- What is expected -
Go through the material under this sentence. Return every line holding "Módulo".

- Input for this task -
★ ★ ★ ★ ★

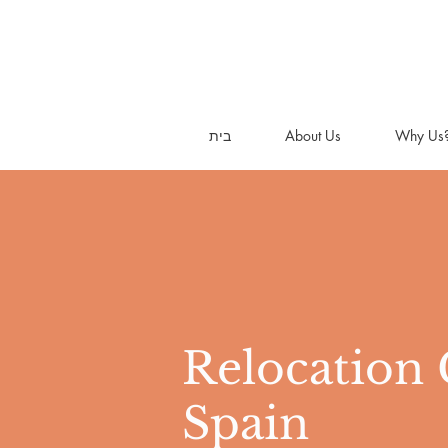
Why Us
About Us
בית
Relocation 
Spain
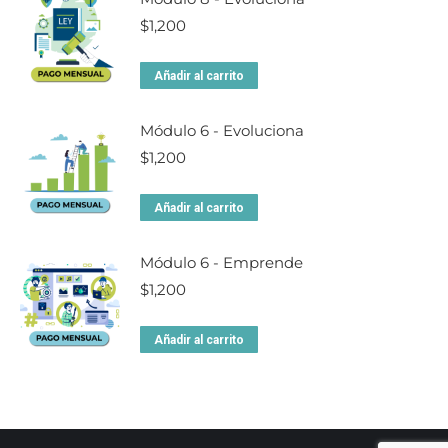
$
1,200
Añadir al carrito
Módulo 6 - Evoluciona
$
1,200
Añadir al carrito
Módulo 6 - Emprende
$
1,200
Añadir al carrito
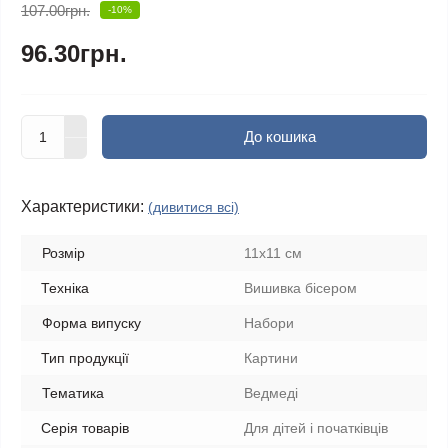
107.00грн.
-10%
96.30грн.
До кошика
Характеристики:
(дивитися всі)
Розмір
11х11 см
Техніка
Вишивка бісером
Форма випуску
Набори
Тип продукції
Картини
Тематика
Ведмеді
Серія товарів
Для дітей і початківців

★ ★ ★ ★ ★

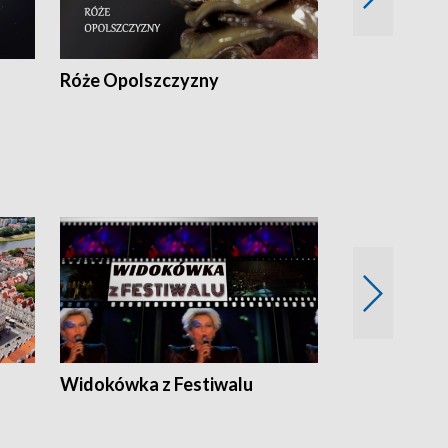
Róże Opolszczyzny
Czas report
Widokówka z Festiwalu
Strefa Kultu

★ ★ ★ ★ ★

- Reply -
Módulo 6 - Evoluciona
Módulo 6 - Emprende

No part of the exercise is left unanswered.